FACES

June 16, 2016  •  Leave a Comment

WE HAVE SOME TIPS TO HELP YOUR BLACK AND WHITE PHOTOGRAPHY

 

Start with black and white in mind

For many photographers, black and white is more than a creative choice at the post-production stage; it’s a mindset. If you can start the creation of an image knowing that you intend it to be black and white, you can take steps to ensure that all of the elements of a good monochrome image are in place before you press the shutter. Things like contrast in tonality, contrast in lighting, and appropriate expressions from your subjects are all elements that are difficult, if not impossible, to fix after an image is taken.

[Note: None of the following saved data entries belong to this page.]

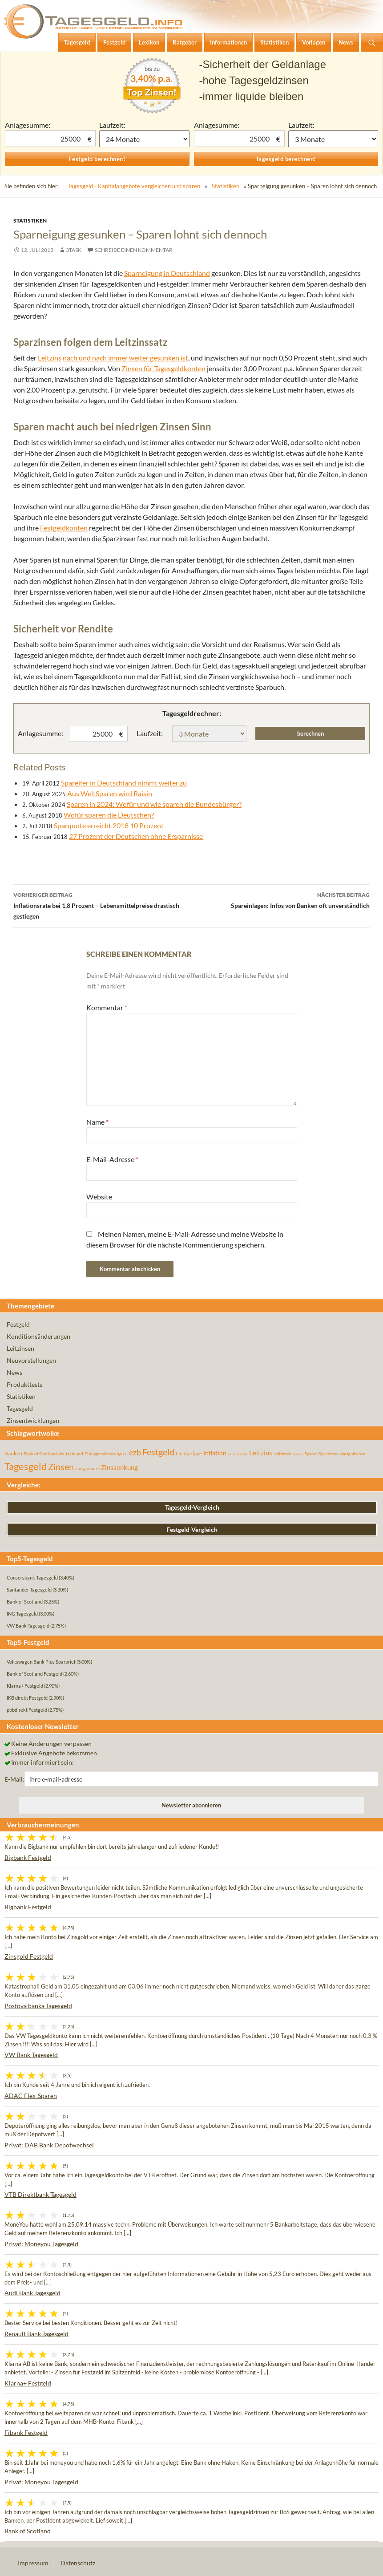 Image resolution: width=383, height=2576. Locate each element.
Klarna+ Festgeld (27, 2383)
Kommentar (106, 1007)
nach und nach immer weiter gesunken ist (125, 357)
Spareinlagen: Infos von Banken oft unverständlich (281, 899)
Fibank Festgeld (26, 2432)
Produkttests (24, 1384)
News (14, 1372)
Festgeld (18, 1324)
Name (97, 1122)
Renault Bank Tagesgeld (36, 2333)
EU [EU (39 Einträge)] (125, 1454)
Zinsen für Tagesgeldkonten (163, 368)
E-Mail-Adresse (112, 1159)
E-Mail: (14, 1779)
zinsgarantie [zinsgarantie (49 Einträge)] (87, 1468)
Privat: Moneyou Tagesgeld (41, 2244)
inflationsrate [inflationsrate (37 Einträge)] (238, 1454)
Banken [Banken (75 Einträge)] (13, 1453)
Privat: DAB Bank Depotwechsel (49, 2145)
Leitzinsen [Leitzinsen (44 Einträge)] (282, 1453)
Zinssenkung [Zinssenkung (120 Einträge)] (119, 1467)
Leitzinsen (20, 1348)
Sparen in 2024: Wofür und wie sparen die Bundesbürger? (154, 804)
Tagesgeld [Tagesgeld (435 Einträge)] (25, 1466)
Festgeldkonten (64, 527)
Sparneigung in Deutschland (167, 273)
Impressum (33, 2563)
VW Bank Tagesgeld (31, 2054)
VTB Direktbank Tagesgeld (40, 2194)
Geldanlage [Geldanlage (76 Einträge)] (189, 1453)
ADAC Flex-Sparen (30, 2095)
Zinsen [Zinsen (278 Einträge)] (61, 1467)
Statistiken (225, 186)
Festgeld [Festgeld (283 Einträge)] (158, 1452)
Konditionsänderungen (38, 1336)
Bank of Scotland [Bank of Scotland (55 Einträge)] (40, 1453)
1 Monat (144, 138)
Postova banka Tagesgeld (38, 2005)
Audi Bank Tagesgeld (32, 2293)
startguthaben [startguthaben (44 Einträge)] (352, 1453)
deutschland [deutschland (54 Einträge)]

Expressions are emphasized

Like the eyes, other facial features become more prominent in a black and white portrait. You can use this to your advantage by conveying emotion in your images. Even tiny changes in your subject’s expression can make a difference. Things like a raised eyebrow, a twitch at the corner of a mouth, and smile lines under the eyes can all be used to great effect.

Lighting considerations

When it comes to lighting a black and white portrait image, there are no hard and fast rules. If you like high contrast images with hard gradations in tone, then choose a harder source of light. If you like soft tones and subtler images, then you want a softer light source. It’s all about personal preference here.

 

The eyes are more important than ever

The most important part of the majority of portraits are the eyes. They are usually the focal point that the rest of your image is built around. This is especially true with black and white. With the omission of color, a black and white image often breaks down into graphic forms and shapes. Eyes are shapes that everyone recognizes and they draw immediate focus from your viewers. Make sure that your subject’s eyes are well lit, and focus is critical.

Choose black and white in spite of color

Certain subjects scream out to be shot in black and white. Other subjects may not be so obvious. Bright, punchy colors obviously make for vivid color photos, but by removing the color element you can completely change how a subject or scene is perceived. When you want to ensure your viewer is focused on a particular element, color as a graphic element, can become a distraction. Try removing it.